Cambridge Semantics
- Type: Private
- Industry: Computer software
- Founded: 2007; 19 years ago
- Founder: Sean Martin Lee Feigenbaum Simon Martin Emmett Eldred Ben Szekely
- Headquarters: Boston, Massachusetts, United States
- Key people: Chuck Pieper (chairman and CEO) Alok Prasad (president)
- Website: cambridgesemantics.com

= Cambridge Semantics =

Cambridge Semantics is a privately held company headquartered in Boston, Massachusetts with an office in San Diego, California. The company is an enterprise big data management and exploratory analytics software company.

==History==
Cambridge Semantics was founded in 2007 by Sean Martin, Lee Feigenbaum, Simon Martin, Rouben Meschian, Ben Szekely and Emmett Eldred who all previously worked at IBM's Advanced Technology Internet Group.

In 2012, Cambridge Semantics appointed Chuck Pieper as chief executive. Pieper was previously at Credit Suisse.

In January 2016, Cambridge Semantics acquired SPARQL City and its graph database intellectual property.

On April 18, 2024, Altair Engineering acquired Cambridge Semantics.

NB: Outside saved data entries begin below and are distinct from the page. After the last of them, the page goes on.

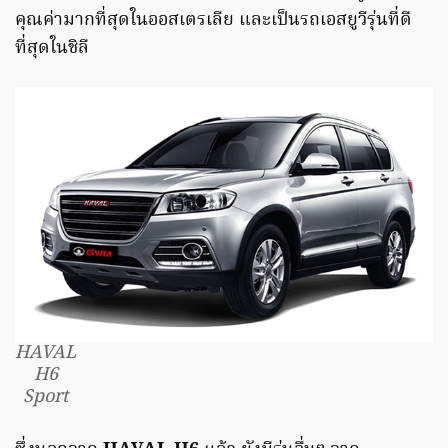
คุณค่ามากที่สุดในออสเตรเลีย และเป็นรถเอสยูวีรุ่นที่ดี
ที่สุดในชิลี
HAVAL
H6
Sport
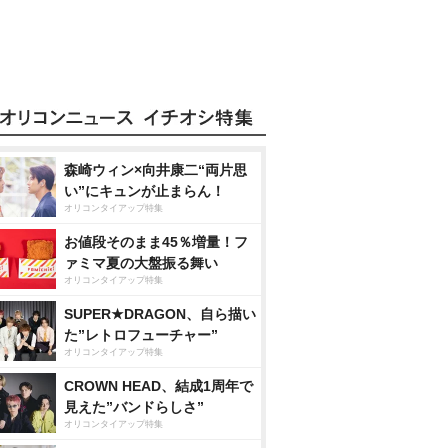
森崎ウィン×向井康二“両片思
い”にキュンが止まらん！
オリコンタイアップ特集
お値段そのまま45％増量！フ
ァミマ夏の大盤振る舞い
オリコンタイアップ特集
SUPER★DRAGON、自ら描い
た”レトロフューチャー”
オリコンタイアップ特集
CROWN HEAD、結成1周年で
見えた”バンドらしさ”
オリコンタイアップ特集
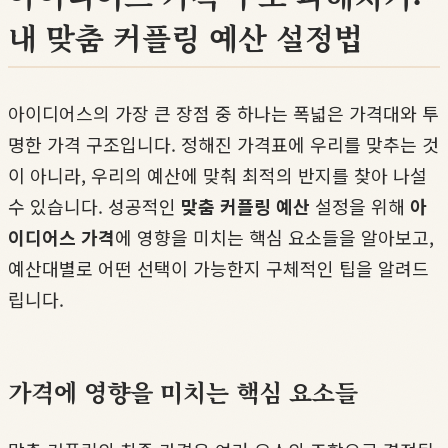
내 맞춤 커플링 예산 설정법
아이디어스의 가장 큰 장점 중 하나는 폭넓은 가격대와 투
명한 가격 구조입니다. 정해진 가격표에 우리를 맞추는 것
이 아니라, 우리의 예산에 맞춰 최적의 반지를 찾아 나설
수 있습니다. 성공적인
맞춤 커플링 예산
설정을 위해
아
이디어스 가격
에 영향을 미치는 핵심 요소들을 알아보고,
예산대별로 어떤 선택이 가능한지 구체적인 팁을 알려드
립니다.
가격에 영향을 미치는 핵심 요소들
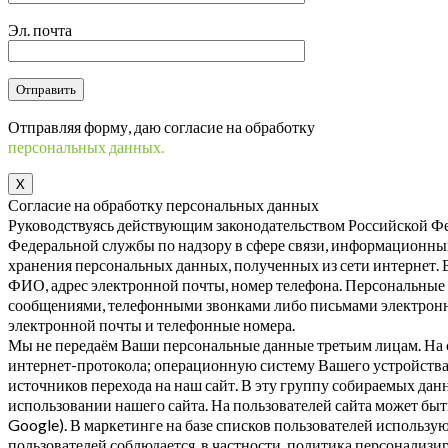
Эл. почта
Отправляя форму, даю согласие на обработку
персональных данных.
X
Согласие на обработку персональных данных
Руководствуясь действующим законодательством Российской Фе
Федеральной службы по надзору в сфере связи, информационны
хранения персональных данных, полученных из сети интернет.
ФИО, адрес электронной почты, номер телефона. Персональные 
сообщениями, телефонными звонками либо письмами электронн
электронной почты и телефонные номера.
Мы не передаём Ваши персональные данные третьим лицам. На с
интернет-протокола; операционную систему Вашего устройства и
источников перехода на наш сайт. В эту группу собираемых да
использовании нашего сайта. На пользователей сайта может быт
Google). В маркетинге на базе списков пользователей использу
пользователей соблюдается, в частности, политика персонализ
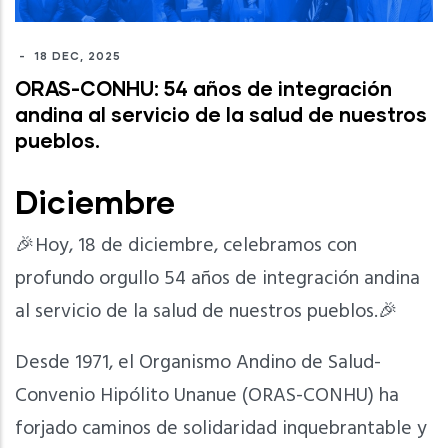
-
18 DEC, 2025
ORAS-CONHU: 54 años de integración
andina al servicio de la salud de nuestros
pueblos.
Diciembre
🎉Hoy, 18 de diciembre, celebramos con
profundo orgullo 54 años de integración andina
al servicio de la salud de nuestros pueblos.🎉
Desde 1971, el Organismo Andino de Salud-
Convenio Hipólito Unanue (ORAS-CONHU) ha
forjado caminos de solidaridad inquebrantable y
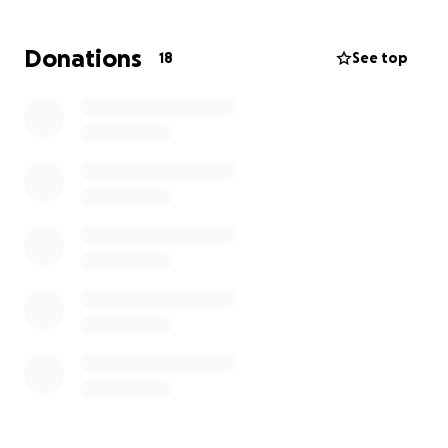
melhor maneira."
Sūrah an-Naḥl, 16:125
Donations
18
See top
Este esforço de daʿwah é feito com base no Qurʾān,
na Sunnah autêntica e segundo a compreensão dos
Salaf aṣ-Ṣāliḥ — os primeiros três séculos da Ummah,
os mais virtuosos e fiéis ao exemplo do Profeta ﷺ. É
com esta metodologia que pretendemos convidar,
ensinar e orientar — com firmeza, clareza e
misericórdia.
Porque Pedimos o Teu Apoio?
Simples, a daʿwah
precisa de meios e ferramentas para ser eficaz. Não
basta ter boa intenção: é preciso ação, estrutura e
recursos.
Esta campanha tem como finalidade angariar fundos
para fortalecer a daʿwah e apoiar os muçulmanos,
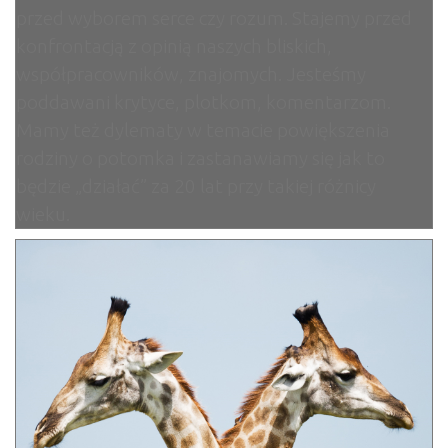
przed wyborem serce czy rozum. Stajemy przed
konfrontacją z opinią naszych bliskich,
współpracowników, znajomych. Jesteśmy
poddawani krytyce, plotkom, komentarzom.
Mamy też dylematy w temacie powiększenia
rodziny o potomka i zastanawiamy się jak to
będzie „działać” za 20 lat przy takiej różnicy
wieku.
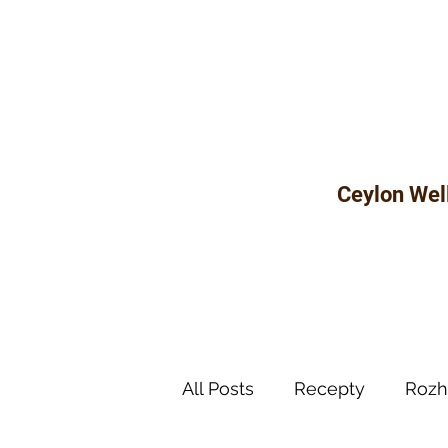
Ceylon Wel
All Posts
Recepty
Rozh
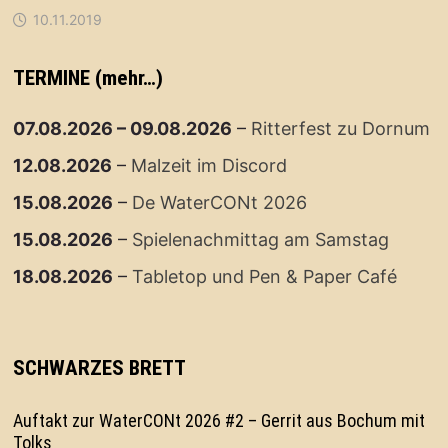
10.11.2019
TERMINE (mehr…)
07.08.2026
–
09.08.2026
–
Ritterfest zu Dornum
12.08.2026
–
Malzeit im Discord
15.08.2026
–
De WaterCONt 2026
15.08.2026
–
Spielenachmittag am Samstag
18.08.2026
–
Tabletop und Pen & Paper Café
SCHWARZES BRETT
Auftakt zur WaterCONt 2026 #2 – Gerrit aus Bochum mit
Tolks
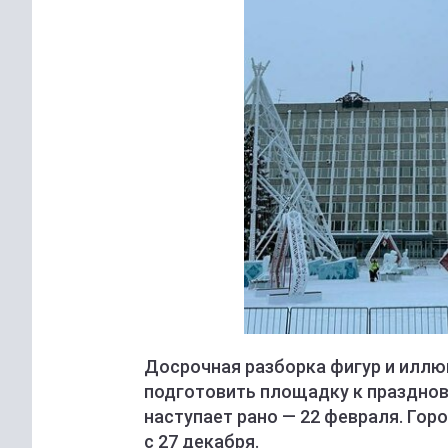
Досрочная разборка фигур и илл
подготовить площадку к празднов
наступает рано — 22 февраля. Гор
с 27 декабря.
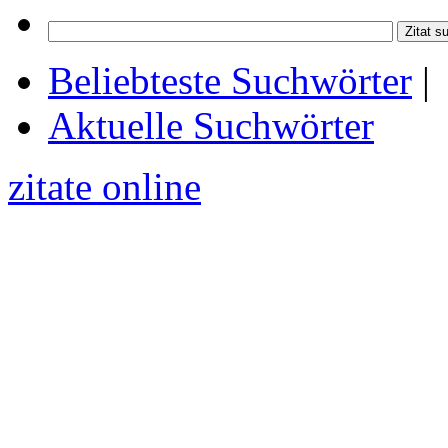
Beliebteste Suchwörter
|
Aktuelle Suchwörter
zitate online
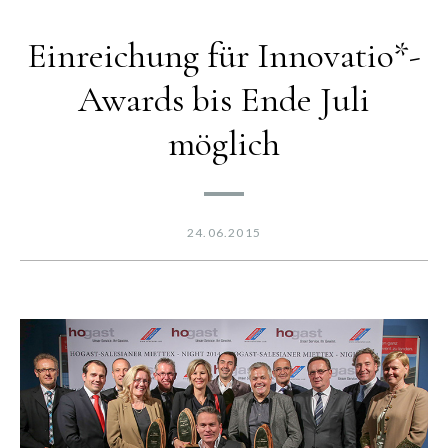
Einreichung für Innovatio*-
Awards bis Ende Juli
möglich
24.06.2015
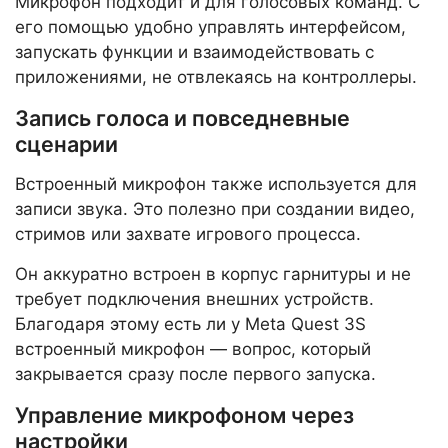
Микрофон подходит и для голосовых команд. С
его помощью удобно управлять интерфейсом,
запускать функции и взаимодействовать с
приложениями, не отвлекаясь на контроллеры.
Запись голоса и повседневные
сценарии
Встроенный микрофон также используется для
записи звука. Это полезно при создании видео,
стримов или захвате игрового процесса.
Он аккуратно встроен в корпус гарнитуры и не
требует подключения внешних устройств.
Благодаря этому есть ли у Meta Quest 3S
встроенный микрофон — вопрос, который
закрывается сразу после первого запуска.
Управление микрофоном через
настройки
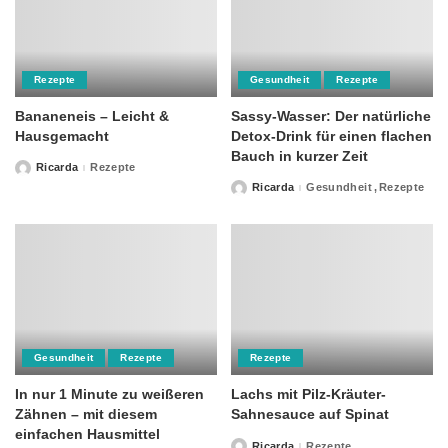
Rezepte
Gesundheit
Rezepte
Bananeneis – Leicht &
Sassy-Wasser: Der natürliche
Hausgemacht
Detox-Drink für einen flachen
Bauch in kurzer Zeit
Ricarda
Rezepte
Posted
by
Ricarda
Gesundheit
Rezepte
Posted
by
Gesundheit
Rezepte
Rezepte
In nur 1 Minute zu weißeren
Lachs mit Pilz-Kräuter-
Zähnen – mit diesem
Sahnesauce auf Spinat
einfachen Hausmittel
Ricarda
Rezepte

On 26 March 2025, Siemens announced the acquisition of Altair.

==Products==
- Anzo Smart Data Lake uses Semantic Web Technologies. It allows IT departments and their business users to access data.
- AnzoGraph DB Graph database. AnzoGraph DB is a massively parallel processing (MPP) native graph database built for diverse data harmonization and analytics at scale (trillions of triples and more), speed and deep link insights. It is used for embedded analytics that require graph algorithms, graph views, named queries, aggregates, geospatial, built-in data science functions, data warehouse-style BI and reporting functions. It allows users to load and query RDF data using SPARQL or Cypher for OLAP-style analytics.

==Marketing==
- Cambridge Semantics named SIIA Codie award 2018 finalist.
- Cambridge Semantics named 2018 Gold Stevie Award Winner for 'Big Data Solutions'.
- Cambridge Semantics named KMWorld’s 2018 ‘100 Companies That Matter in Knowledge Management’.
- Cambridge Semantics named to Database Trends and Applications' 'Trend-Setting Products in Data and Information Management for 2018'.
- Cambridge Semantics named to KMWorld Trend-Setting Products of 2017.
- Cambridge Semantics named to Database Trends and Applications 'DBTA 100: The Companies That Matter Most in Data'.
- Cambridge Semantics named SIIA Codie award 2017 winner for ‘Best Text Analytics and Semantic Technology Solution’.
- Cambridge Semantics named 2017 Silver Stevie Award Winner for 'Big Data Solutions'.
- Cambridge Semantics named KMWorld’s 2017 ‘100 Companies That Matter in Knowledge Management’.
- Cambridge Semantics named SIIA Codie award 2016 finalist.
- Cambridge Semantics named KMWorld’s 2016 ‘100 Companies That Matter in Knowledge Management’ and KMWorld Trend-Setting Products of 2015.
- Cambridge Semantics named 2016 Bio-IT World Best of Show People's Choice Award Contenders and 2015 Bio-IT best of show finalist.
- Anzo Insider Trading Investigation and Surveillance named 2015 CODiE Award finalist.
- Cambridge Semantics Selected as Finalist for 2014 MIT Sloan CIO Symposium's Innovation Showcase.
- Cambridge Semantics named SIIA CODiE Award 2014 finalist.
- Cambridge Semantics Win 2013 SIIA CODiE Award for best business intelligence and analytics solution.
- Cambridge Semantics wins KMWorld 2012 Promise Award.
- Cambridge Semantics wins Best of Show at 2012 Bio-IT World Conference.